For L2 metrics, it also stores one fp32 norm per vector:

$$
\begin{aligned}
\text{l2\_norms\_size}
&= M_{l2} \times N \times 4
\end{aligned}
$$

The main device workspaces are a sampled graph buffer, a distance buffer, locks, and list-size counters:

$$
\begin{aligned}
\text{device\_workspace\_size}
&\approx N \times S \times S_{\text{idx}} \\
&\quad + N \times S \times 4 \\
&\quad + N \times 4 \\
&\quad + 2 \times N \times 8
\end{aligned}
$$

Using the current sample width and `uint32_t` IDs, this is:

$$
\begin{aligned}
\text{device\_workspace\_size}
&\approx N \times 276
\end{aligned}
$$

The approximate device peak is:

$$
\begin{aligned}
\text{device\_build\_peak}
&\approx N \times D \times B_{\text{in}} \\
&\quad + \text{compute\_dataset\_size} \\
&\quad + \text{l2\_norms\_size} \\
&\quad + \text{device\_workspace\_size} \\
&\quad + \text{distances\_size}
\end{aligned}
$$

If the input dataset is already on the host, the first term is not device-resident input data. The build still keeps the converted compute dataset on device.

Host and pinned memory include the returned graph, the expanded internal graph, graph distances, sample buffers, reverse-edge buffers, and a Bloom filter used for sampling:

$$
\begin{aligned}
\text{host\_workspace\_size}
&\approx \text{graph\_size} \\
&\quad + N \times E_G
  \times (S_{\text{idx}} + 4) \\
&\quad + N \times E_I \times 2 \\
&\quad + N \times 912 \\
&\quad + R \times N \times G \times 4
\end{aligned}
$$

The `N * 912` term comes from fixed-width sample, reverse-edge, update, and list-size buffers. The `N * E_I * 2` term estimates the Bloom filter bitset.

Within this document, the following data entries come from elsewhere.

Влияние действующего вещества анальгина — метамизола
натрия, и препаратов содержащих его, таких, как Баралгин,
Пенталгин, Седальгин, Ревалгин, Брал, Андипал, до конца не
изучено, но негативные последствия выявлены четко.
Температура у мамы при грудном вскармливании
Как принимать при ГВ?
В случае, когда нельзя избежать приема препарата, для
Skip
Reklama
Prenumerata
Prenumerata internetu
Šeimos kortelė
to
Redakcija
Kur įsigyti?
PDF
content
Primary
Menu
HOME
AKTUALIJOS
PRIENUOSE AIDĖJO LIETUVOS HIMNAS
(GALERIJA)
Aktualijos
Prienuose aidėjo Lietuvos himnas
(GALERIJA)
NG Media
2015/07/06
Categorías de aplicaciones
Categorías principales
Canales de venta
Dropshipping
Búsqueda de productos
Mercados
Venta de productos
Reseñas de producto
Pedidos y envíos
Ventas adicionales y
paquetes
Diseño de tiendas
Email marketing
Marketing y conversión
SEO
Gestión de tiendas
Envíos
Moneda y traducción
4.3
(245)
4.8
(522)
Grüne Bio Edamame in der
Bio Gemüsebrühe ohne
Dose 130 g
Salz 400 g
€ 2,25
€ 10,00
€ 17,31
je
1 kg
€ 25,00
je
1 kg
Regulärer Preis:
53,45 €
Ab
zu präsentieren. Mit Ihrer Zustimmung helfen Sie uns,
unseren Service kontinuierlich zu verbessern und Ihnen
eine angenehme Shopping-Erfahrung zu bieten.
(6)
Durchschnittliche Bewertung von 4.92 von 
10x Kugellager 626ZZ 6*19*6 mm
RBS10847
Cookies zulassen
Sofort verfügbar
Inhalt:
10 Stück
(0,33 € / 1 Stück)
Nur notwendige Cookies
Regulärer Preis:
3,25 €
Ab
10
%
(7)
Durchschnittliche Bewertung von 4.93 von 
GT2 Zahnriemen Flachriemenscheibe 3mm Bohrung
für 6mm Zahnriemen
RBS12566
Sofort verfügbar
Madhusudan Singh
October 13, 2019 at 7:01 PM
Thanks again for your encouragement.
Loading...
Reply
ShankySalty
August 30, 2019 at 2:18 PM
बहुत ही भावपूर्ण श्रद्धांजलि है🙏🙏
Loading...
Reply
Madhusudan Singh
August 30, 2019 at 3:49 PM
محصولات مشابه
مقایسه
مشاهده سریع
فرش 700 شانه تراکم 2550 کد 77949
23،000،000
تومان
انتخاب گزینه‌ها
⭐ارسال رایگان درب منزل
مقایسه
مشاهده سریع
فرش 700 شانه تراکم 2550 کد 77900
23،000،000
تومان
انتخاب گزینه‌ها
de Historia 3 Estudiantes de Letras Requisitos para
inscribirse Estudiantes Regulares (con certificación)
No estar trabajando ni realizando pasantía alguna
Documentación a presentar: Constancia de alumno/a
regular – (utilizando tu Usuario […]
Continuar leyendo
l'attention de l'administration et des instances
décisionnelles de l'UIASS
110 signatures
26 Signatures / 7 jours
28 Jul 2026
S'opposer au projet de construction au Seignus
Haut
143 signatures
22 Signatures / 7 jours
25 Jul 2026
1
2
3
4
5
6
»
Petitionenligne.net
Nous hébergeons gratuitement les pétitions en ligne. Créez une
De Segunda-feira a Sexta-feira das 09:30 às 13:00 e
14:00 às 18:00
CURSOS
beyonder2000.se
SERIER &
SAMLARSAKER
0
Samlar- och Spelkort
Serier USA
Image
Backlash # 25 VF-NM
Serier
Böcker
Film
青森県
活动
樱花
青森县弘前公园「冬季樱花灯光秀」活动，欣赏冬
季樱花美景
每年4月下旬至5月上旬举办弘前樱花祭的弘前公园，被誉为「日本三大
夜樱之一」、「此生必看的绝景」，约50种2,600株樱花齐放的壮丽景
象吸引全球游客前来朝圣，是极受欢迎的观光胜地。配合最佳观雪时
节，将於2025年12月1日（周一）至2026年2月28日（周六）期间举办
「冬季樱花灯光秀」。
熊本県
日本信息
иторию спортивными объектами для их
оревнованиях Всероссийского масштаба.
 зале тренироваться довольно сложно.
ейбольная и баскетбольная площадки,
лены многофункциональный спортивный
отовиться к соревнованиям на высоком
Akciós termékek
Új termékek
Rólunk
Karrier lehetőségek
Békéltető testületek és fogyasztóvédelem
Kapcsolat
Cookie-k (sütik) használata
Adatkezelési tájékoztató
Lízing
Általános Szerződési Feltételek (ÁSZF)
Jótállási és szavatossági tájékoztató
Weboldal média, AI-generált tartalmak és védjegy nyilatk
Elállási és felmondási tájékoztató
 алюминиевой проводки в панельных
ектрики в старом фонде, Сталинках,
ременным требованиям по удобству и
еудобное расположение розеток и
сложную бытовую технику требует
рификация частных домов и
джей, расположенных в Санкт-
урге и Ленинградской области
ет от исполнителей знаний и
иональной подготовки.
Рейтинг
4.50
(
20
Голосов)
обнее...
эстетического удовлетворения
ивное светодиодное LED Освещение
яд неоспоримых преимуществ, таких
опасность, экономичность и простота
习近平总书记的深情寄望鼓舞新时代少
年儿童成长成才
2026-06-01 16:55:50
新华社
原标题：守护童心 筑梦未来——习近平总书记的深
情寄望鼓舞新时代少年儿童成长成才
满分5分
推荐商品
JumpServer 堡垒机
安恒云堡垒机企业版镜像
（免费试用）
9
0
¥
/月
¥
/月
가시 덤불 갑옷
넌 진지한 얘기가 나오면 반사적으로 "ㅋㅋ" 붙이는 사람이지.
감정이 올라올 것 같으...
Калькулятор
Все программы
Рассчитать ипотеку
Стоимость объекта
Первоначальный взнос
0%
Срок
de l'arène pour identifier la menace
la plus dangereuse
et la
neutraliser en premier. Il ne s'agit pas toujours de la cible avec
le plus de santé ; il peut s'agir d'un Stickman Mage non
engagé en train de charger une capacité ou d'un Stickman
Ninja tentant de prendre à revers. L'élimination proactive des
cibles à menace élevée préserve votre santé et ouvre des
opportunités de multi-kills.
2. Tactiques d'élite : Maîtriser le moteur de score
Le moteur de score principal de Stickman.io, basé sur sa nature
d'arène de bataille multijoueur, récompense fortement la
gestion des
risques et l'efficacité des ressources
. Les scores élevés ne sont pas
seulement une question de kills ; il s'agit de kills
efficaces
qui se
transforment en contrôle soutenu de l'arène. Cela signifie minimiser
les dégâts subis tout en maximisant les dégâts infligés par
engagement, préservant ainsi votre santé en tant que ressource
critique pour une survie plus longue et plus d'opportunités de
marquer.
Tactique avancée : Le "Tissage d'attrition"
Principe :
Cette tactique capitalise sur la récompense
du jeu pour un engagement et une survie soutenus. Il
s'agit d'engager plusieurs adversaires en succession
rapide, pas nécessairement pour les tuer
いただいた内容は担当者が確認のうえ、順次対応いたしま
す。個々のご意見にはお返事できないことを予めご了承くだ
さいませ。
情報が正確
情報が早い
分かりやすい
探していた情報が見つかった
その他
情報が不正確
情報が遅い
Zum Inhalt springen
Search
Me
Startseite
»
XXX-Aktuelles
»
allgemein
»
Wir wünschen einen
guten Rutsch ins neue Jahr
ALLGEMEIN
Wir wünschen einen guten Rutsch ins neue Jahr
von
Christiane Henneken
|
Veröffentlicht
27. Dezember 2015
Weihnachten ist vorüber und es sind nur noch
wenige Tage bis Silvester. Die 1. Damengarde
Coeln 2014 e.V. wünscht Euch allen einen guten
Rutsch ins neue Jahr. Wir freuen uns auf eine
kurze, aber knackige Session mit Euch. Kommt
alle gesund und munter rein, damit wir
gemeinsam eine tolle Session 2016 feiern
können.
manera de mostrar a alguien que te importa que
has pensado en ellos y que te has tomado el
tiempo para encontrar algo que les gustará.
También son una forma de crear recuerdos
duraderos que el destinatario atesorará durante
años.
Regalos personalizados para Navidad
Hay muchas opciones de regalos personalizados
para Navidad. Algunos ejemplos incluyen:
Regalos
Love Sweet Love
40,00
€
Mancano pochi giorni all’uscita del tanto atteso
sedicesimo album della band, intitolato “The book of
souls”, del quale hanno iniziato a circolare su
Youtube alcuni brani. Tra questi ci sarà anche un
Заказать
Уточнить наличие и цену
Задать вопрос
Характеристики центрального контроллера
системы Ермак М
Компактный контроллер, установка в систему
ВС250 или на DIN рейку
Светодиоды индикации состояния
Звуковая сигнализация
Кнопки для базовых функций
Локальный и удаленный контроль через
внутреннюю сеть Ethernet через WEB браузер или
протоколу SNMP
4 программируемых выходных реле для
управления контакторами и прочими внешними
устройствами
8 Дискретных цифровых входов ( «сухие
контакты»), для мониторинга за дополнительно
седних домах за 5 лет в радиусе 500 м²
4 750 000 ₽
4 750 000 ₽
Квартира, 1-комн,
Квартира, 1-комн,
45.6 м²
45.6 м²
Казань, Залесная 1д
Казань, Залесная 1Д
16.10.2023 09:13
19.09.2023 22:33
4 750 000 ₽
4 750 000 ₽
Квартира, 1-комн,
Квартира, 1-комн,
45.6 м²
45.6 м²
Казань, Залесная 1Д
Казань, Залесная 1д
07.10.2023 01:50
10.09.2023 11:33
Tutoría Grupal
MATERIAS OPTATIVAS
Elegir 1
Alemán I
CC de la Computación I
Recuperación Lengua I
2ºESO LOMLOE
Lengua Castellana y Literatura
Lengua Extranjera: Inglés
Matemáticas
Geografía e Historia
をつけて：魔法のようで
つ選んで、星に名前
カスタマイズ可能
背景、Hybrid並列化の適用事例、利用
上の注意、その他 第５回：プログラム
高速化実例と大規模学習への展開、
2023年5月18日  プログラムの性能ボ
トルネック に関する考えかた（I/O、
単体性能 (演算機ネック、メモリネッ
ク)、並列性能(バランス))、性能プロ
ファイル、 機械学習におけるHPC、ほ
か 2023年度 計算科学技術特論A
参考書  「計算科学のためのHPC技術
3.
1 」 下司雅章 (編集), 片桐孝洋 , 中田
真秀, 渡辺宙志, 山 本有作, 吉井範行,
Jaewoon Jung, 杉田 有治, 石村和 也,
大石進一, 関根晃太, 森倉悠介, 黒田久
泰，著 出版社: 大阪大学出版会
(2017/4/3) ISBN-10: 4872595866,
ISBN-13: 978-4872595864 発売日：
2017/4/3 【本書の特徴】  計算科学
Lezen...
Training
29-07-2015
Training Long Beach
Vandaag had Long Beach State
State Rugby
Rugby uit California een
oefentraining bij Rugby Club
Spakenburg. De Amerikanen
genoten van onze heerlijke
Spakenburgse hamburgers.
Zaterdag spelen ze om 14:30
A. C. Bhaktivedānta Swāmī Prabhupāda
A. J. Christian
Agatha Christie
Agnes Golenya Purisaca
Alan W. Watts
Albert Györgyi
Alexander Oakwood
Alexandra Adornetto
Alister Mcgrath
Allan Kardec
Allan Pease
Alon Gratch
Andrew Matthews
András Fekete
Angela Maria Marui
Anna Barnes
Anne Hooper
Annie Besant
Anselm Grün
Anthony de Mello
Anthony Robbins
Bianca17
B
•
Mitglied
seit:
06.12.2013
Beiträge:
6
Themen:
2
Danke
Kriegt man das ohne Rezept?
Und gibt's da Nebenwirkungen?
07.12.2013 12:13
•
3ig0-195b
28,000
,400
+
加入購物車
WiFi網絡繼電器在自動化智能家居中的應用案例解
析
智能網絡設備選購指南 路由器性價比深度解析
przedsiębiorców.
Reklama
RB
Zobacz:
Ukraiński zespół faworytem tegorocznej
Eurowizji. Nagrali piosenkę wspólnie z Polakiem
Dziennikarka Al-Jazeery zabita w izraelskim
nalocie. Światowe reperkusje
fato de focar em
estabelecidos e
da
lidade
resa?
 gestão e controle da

**Example** (`N = 1e6`, `D = 128`, fp32 input, fp16 compute, `G = 64`, `I = 128`, `return_distances = true`):

- `compute_dataset_size = 256000000 B = 244.14 MiB`
- `device_workspace_size = 276000000 B = 263.21 MiB`
- `distances_size = 256000000 B = 244.14 MiB`
- `device_build_peak = 1304000000 B = 1243.59 MiB`

With `G = 64`, `E_G = 96`; with `I = 128`, `E_I = 192`:

- `host_workspace_size = 2320000000 B = 2212.52 MiB`

### Search memory usage

NN-Descent does not search new query vectors, so it has no query workspace. Downstream search memory depends on the index or workflow that consumes the generated graph.